# Lesson 8 (Mini): Scaling, Clipping, and Composite Scores — Student Grades

**Goal (~15 minutes):** Practice NumPy fundamentals for ML-style preprocessing using a friendly dataset (Joe, Ted, Sue).  
You’ll compute per-student averages, derive a **study_hours** feature using a formula + noise, and build a **final_score** with clipping.

---


## 1) Setup — Students & Grades

In [None]:

import numpy as np

# Students and their 4 test grades
students = np.array(["Joe","Ted","Sue"])
grades = np.array([
    [85, 92, 78, 90],  # Joe
    [88, 76, 85, 83],  # Ted
    [90, 95, 92, 88]   # Sue
], dtype=float)

print("Students:", students.tolist())
print("Grades matrix:\n", grades)
print("Shape:", grades.shape)  # (3 students, 4 tests)



## 2) Average Grade Per Student (axis=1)

- `axis=1` means "go **across** each row" (per student).
- This gives us the baseline academic performance for each student.


In [None]:

avg = grades.mean(axis=1)
for name, a in zip(students, avg):
    print(f"{name}'s average grade: {a:.2f}")



## 3) Derive `study_hours` with Formula + Jitter + `np.clip`

We mimic a feature like `years_experience`:

\[
\text{baseline\_hours} = \left\lfloor \frac{\text{avg} - 70}{5} \right\rfloor
\]

Then add small random jitter in \{-1, 0, +1\}, and **clip** at 0 so it never goes negative:


In [None]:

# Optional: fix randomness for reproducibility while you learn
np.random.seed(42)

baseline_hours = np.floor((avg - 70) / 5)

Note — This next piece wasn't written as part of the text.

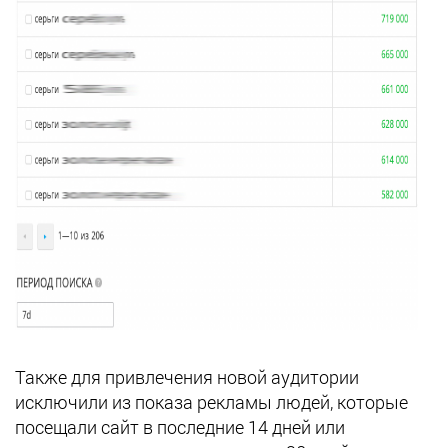
Также для привлечения новой аудитории
исключили из показа рекламы людей, которые
посещали сайт в последние 14 дней или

# Jitter: integers in [-1, 1]
jitter = np.random.randint(-1, 2, size=avg.shape)

study_hours_unclipped = baseline_hours + jitter
study_hours = np.clip(study_hours_unclipped, 0, None)  # minimum 0

print("Averages:          ", np.round(avg, 2))
print("Baseline hours:    ", baseline_hours.astype(int))
print("Jitter (-1..+1):   ", jitter)
print("Unclipped hours:   ", study_hours_unclipped)
print("Clipped study_hours", study_hours)



**Why `np.clip`?**  
- `np.clip(x, 0, None)` enforces a **lower bound** of 0 (no negatives).
- `None` for the upper bound means "no maximum".



## 4) Composite `final_score` (Analogous to `credit_rating`)

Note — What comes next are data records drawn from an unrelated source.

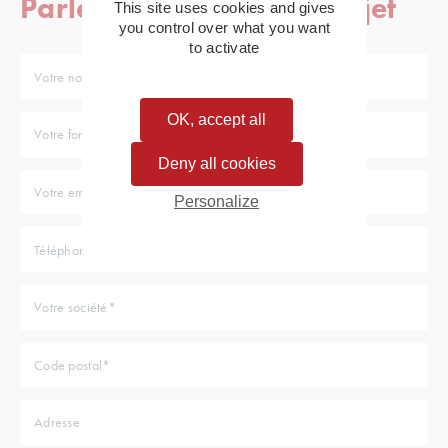
Parlez-nous de votre projet
This site uses cookies and gives
you control over what you want
to activate
OK, accept all
Deny all cookies
Personalize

We combine multiple parts:
- Base = 50  
- Weighted average grade: `0.4 * avg`  
- Attendance (0–10): stronger attendance helps: `0.8 * attendance`  
- Study hours: `2 * study_hours`  
- Random noise in `[-3, +3]`  
Finally, **clip** to the valid range `[0, 100]`.


In [None]:

# Deterministic attendance for the demo (you can change these)
attendance = np.array([8, 7, 9], dtype=float)

# Noise in [-3, 3]
noise = np.random.randint(-3, 4, size=avg.shape).astype(float)

final_score_raw = 50 + 0.4*avg + 0.8*attendance + 2*study_hours + noise
final_score = np.clip(final_score_raw, 0, 100)

for i, name in enumerate(students):
    print(f"{name:>3} | avg={avg[i]:5.2f} | study_hours={int(study_hours[i])} | "
          f"att={attendance[i]:.0f} | noise={int(noise[i]):+} | raw={final_score_raw[i]:6.2f} | final={final_score[i]:6.2f}")



## 5) (Optional) Simple Visualization

A quick look at `final_score` as a sanity check.


In [None]:

import matplotlib.pyplot as plt

plt.figure()
plt.bar(students, final_score)
plt.title("Final Score (Clipped to [0, 100])")
plt.xlabel("Student")
plt.ylabel("Final Score")
plt.show()



## 6) Exercises (≈5 minutes)

1. Change `jitter` to always be `[-2, -2, -2]`. Does `np.clip` keep `study_hours` from going negative?  
2. Increase the weight on attendance from `0.8` to `1.5`. Who benefits most? Why?  
3. Set `noise = 0` for everyone. What happens to `final_score_raw` vs `final_score`?  
4. Change Joe’s first grade to 20 (a low outlier) and re-run cells. How do `avg`, `study_hours`, and `final_score` change?  
5. Try an **upper bound** clip on `study_hours` (e.g., `np.clip(..., 0, 8)`) to limit max hours. What changes?



## Appendix — Handy One-Liners

- Per-student averages: `avg = grades.mean(axis=1)`  
- Lower-bound clip: `np.clip(x, 0, None)`  
- Two-sided clip: `np.clip(x, 0, 100)`  
- Reproducible randomness: `np.random.seed(42)`  
- Vectorized arithmetic: works elementwise on NumPy arrays.